### TO DO
Do any lines in the data below contain "Kuhn"? If so, copy every one of them.

= = = = = = =

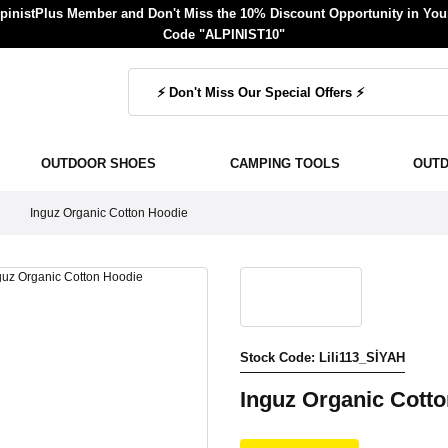
inistPlus Member and Don't Miss the 10% Discount Opportunity in Your
Code "ALPINIST10"
OUTDOOR SHOES
CAMPING TOOLS
OUT
Inguz Organic Cotton Hoodie
Stock Code: Lili113_SİYAH
Inguz Organic Cott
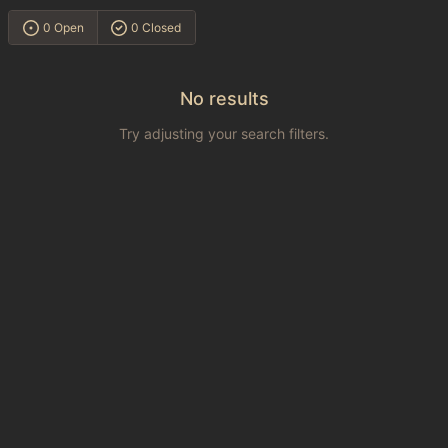
0 Open
0 Closed
No results
Try adjusting your search filters.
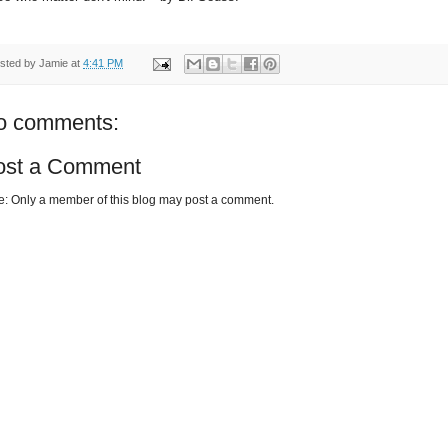
sted by
Jamie
at
4:41 PM
o comments:
ost a Comment
e: Only a member of this blog may post a comment.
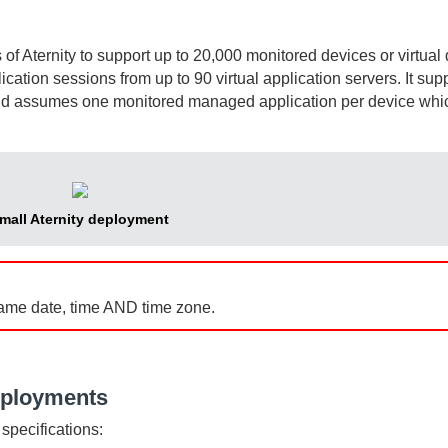
s of
Aternity
to support up to 20,000 monitored devices or virtual
cation sessions from up to 90 virtual application servers. It sup
nd assumes one monitored managed application per device whi
mall
Aternity
deployment
ame date, time AND time zone.
eployments
specifications:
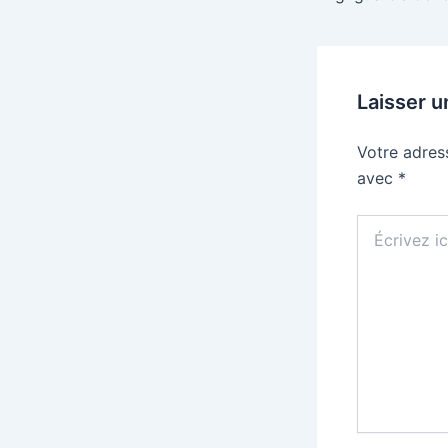
Laisser 
Votre adres
avec
*
Écrivez
ici…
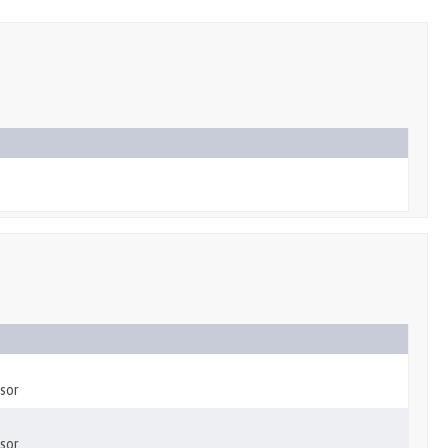
sor
sor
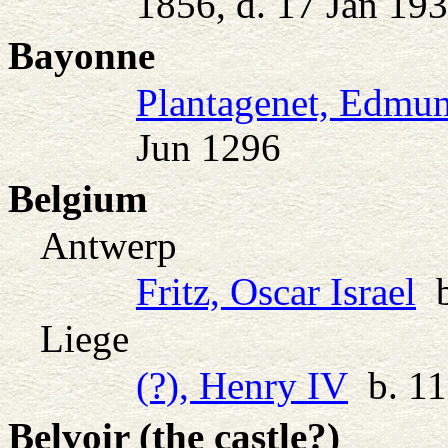
1856, d. 17 Jan 19
Bayonne
Plantagenet, Edmu
Jun 1296
Belgium
Antwerp
Fritz, Oscar Israel
b
Liege
(?), Henry IV
b. 11
Belvoir (the castle?)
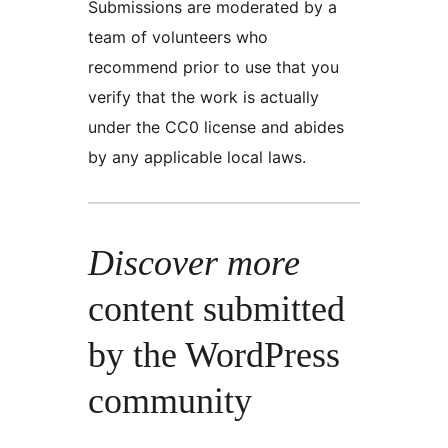
Submissions are moderated by a
team of volunteers who
recommend prior to use that you
verify that the work is actually
under the CC0 license and abides
by any applicable local laws.
Discover more
content submitted
by the WordPress
community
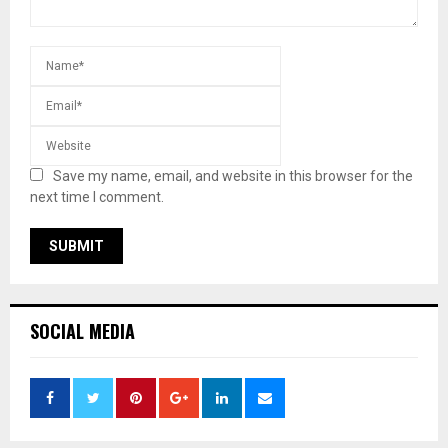
Save my name, email, and website in this browser for the
next time I comment.
SOCIAL MEDIA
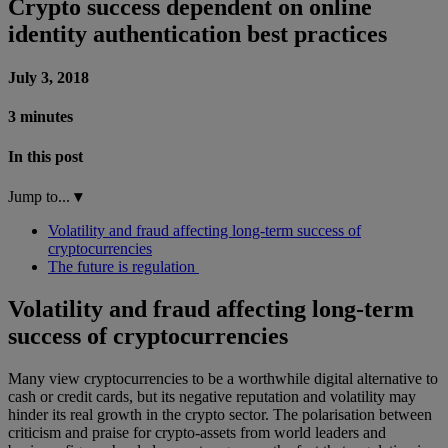
Crypto success dependent on online
identity authentication best practices
July 3, 2018
3 minutes
In this post
Jump to...
▾
Volatility and fraud affecting long-term success of
cryptocurrencies
The future is regulation
Volatility and fraud affecting long-term
success of cryptocurrencies
Many view cryptocurrencies to be a worthwhile digital alternative to
cash or credit cards, but its negative reputation and volatility may
hinder its real growth in the crypto sector. The polarisation between
criticism and praise for crypto-assets from world leaders and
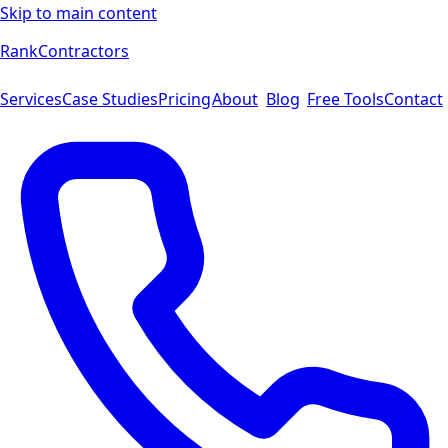
Skip to main content
Rank
Contractors
Services
Case Studies
Pricing
About
Blog
Free Tools
Contact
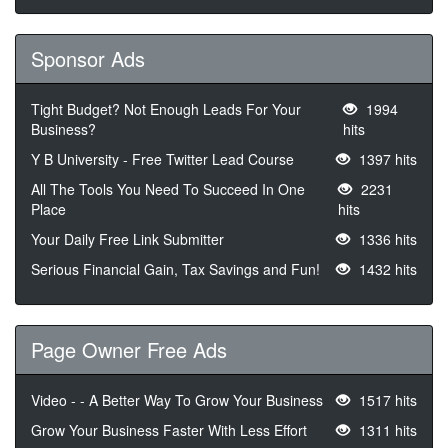
Sponsor Ads
Tight Budget? Not Enough Leads For Your
1994
Business?
hits
Y B University - Free Twitter Lead Course
1397 hits
All The Tools You Need To Succeed In One
2231
Place
hits
Your Daily Free Link Submitter
1336 hits
Serious Financial Gain, Tax Savings and Fun!
1432 hits
Page Owner Free Ads
Video - - A Better Way To Grow Your Business
1517 hits
Grow Your Business Faster With Less Effort
1311 hits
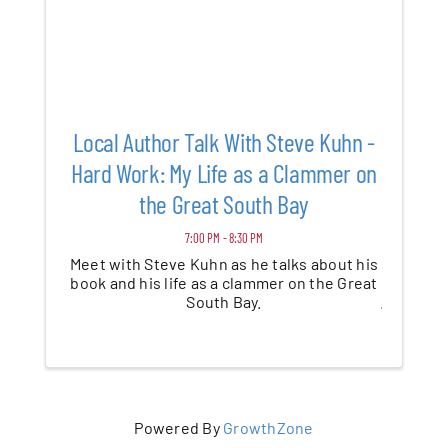
Local Author Talk With Steve Kuhn -
Hard Work: My Life as a Clammer on
the Great South Bay
7:00 PM - 8:30 PM
Meet with Steve Kuhn as he talks about his
book and his life as a clammer on the Great
South Bay.
Powered By
GrowthZone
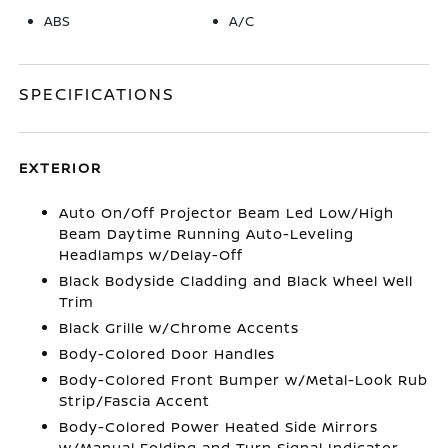
ABS
A/C
SPECIFICATIONS
EXTERIOR
Auto On/Off Projector Beam Led Low/High
Beam Daytime Running Auto-Leveling
Headlamps w/Delay-Off
Black Bodyside Cladding and Black Wheel Well
Trim
Black Grille w/Chrome Accents
Body-Colored Door Handles
Body-Colored Front Bumper w/Metal-Look Rub
Strip/Fascia Accent
Body-Colored Power Heated Side Mirrors
w/Manual Folding and Turn Signal Indicator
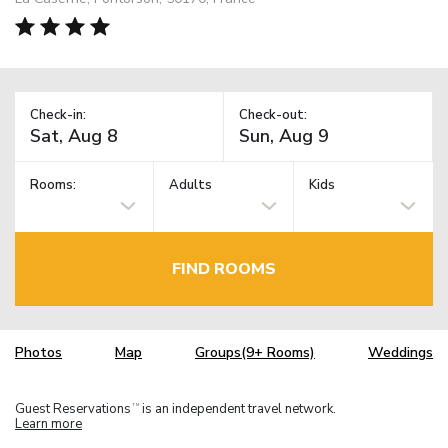
Check-in:
Check-out:
Rooms:
Adults
Kids
FIND ROOMS
Photos
Map
Groups(9+ Rooms)
Weddings
Guest Reservations
is an independent travel network.
TM
Learn more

= = = = = = =

### WRITTEN RESPONSE
Local Author Talk With Steve Kuhn -
Meet with Steve Kuhn as he talks about his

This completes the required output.